Anglų kalbos 2024 m. valstybinio egzamino testas - Reading (pagrindinė sesija)
Klausimas #1
Read a text about vlogging. Choose the statement which best summarises each paragraph.
Vlogging
1.
Vlogging is the new normal; from teenagers to industry experts create videos that document their lives or expertise. The word ‘vlog’ combines ‘video’ and ‘blog’ – a motion picture version of content created to connect with an audience through shared ideas and experiences.
2.
Once you’ve chosen the platform or app and settled on your purpose, message, and audience, pick a style: either ‘talking head’ or ‘follow me around’. In the first, the camera doesn’t move as the vlogger voices their views about a subject or walks the audience through a process, such as a make-up tutorial or a ‘how-to’ on earning money. The message may be supplemented by appealing visuals and audio in the background. The latter vlogging style involves seeing creators in different locations as they record clips with portable mics, making it especially popular for travel vlogs.
3.
The highest-paid YouTube vlogger was an eight-year-old boy who made $26 million.

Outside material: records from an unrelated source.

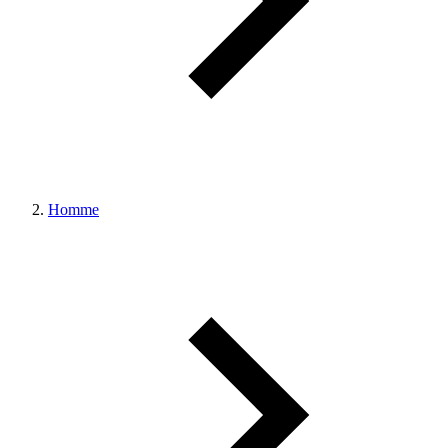
Homme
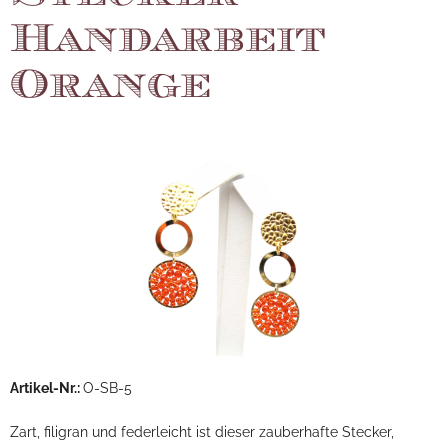
Handarbeit
Orange
Artikel-Nr.:
O-SB-5
Zart, filigran und federleicht ist dieser zauberhafte Stecker,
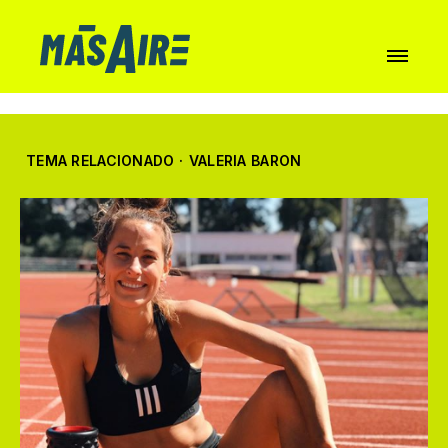
TEMA RELACIONADO
·
VALERIA BARON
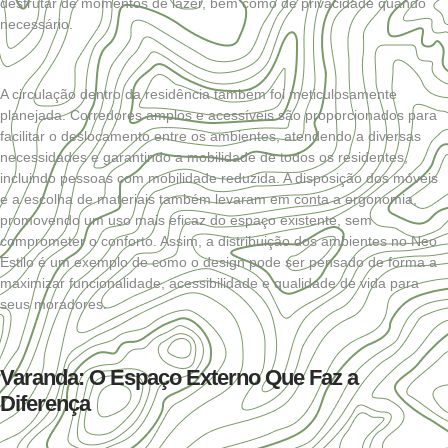
desfrutar de momentos de lazer, bem como de privacidade quando
necessário.
A circulação dentro da residência também foi meticulosamente
planejada. Corredores amplos e acessíveis são proporcionados para
facilitar o deslocamento entre os ambientes, atendendo a diversas
necessidades e garantindo a mobilidade de todos os residentes,
incluindo pessoas com mobilidade reduzida. A disposição dos móveis
e a escolha de materiais também levaram em conta a ergonomia,
promovendo um uso mais eficaz do espaço existente, sem
comprometer o conforto. Assim, a distribuição dos ambientes no Neo
Estilo é um exemplo de como o design pode ser pensado de forma a
maximizar funcionalidade, acessibilidade e qualidade de vida para
seus moradores.
Varanda: O Espaço Externo Que Faz a
Diferença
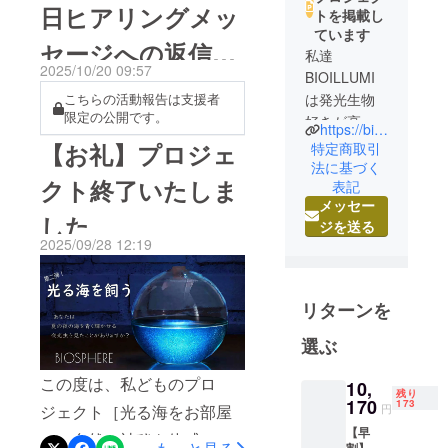
日ヒアリングメッ
トを掲載し
ています
セージへの返信に
私達
2025/10/20 09:57
BIOILLUMI
関しまして
は発光生物
こちらの活動報告は支援者
限定の公開です。
好きが高
https://bioillumi.com
じ、発光生
【お礼】プロジェ
特定商取引
物をもっと
法に基づく
クト終了いたしま
表記
皆様に身近
メッセー
に感じてい
した
ジを送る
ただくため
2025/09/28 12:19
に、生活に
合った飼育
のしやすい
リターンを
商品を長年
開発して来
選ぶ
た会社で
この度は、私どものプロ
す。
10,
残り
170
173
発光生物の
ジェクト［光る海をお部屋
円
光の素晴ら
【早
に。自然の神秘を体感。発
割】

Most would struggle to copy his achievement, but you can monetise your ideas by allowing adverts on each video and being paid a few cents per view. Be ambitious but sensible about your channel’s potential. You could charge a subscription fee or use affiliate links to get a small percentage of any products viewers buy. Once established, niche vloggers with an influential voice may find brands pay well for high-quality videos that sound good enough to promote specific products.
4.
Define the type of vlog you want in order to build a loyal following. Having consistent content will allow viewers to understand whether to expect videos on fitness, food, unboxing, generating income, or gaming, which will make it more likely for the relevant groups to subscribe to your channel. Look at similar content for inspiration: copying others might be tempting, but to achieve success, it is crucial to develop your own unique way of communicating, whether that is improvised or scripted.
5.
Make sure what you produce is aesthetically appealing and generally encourage the audience to watch more. This can be achieved by adding outstanding graphics and using decent gear, such as cameras and microphones with high dynamic range. Most mobile phones have excellent cameras these days, but bad sound is one of the biggest turnoffs, as is inadequate lighting and poor editing. Think about your thumbnail images and remember to post regularly to the platform – once a week at the very least.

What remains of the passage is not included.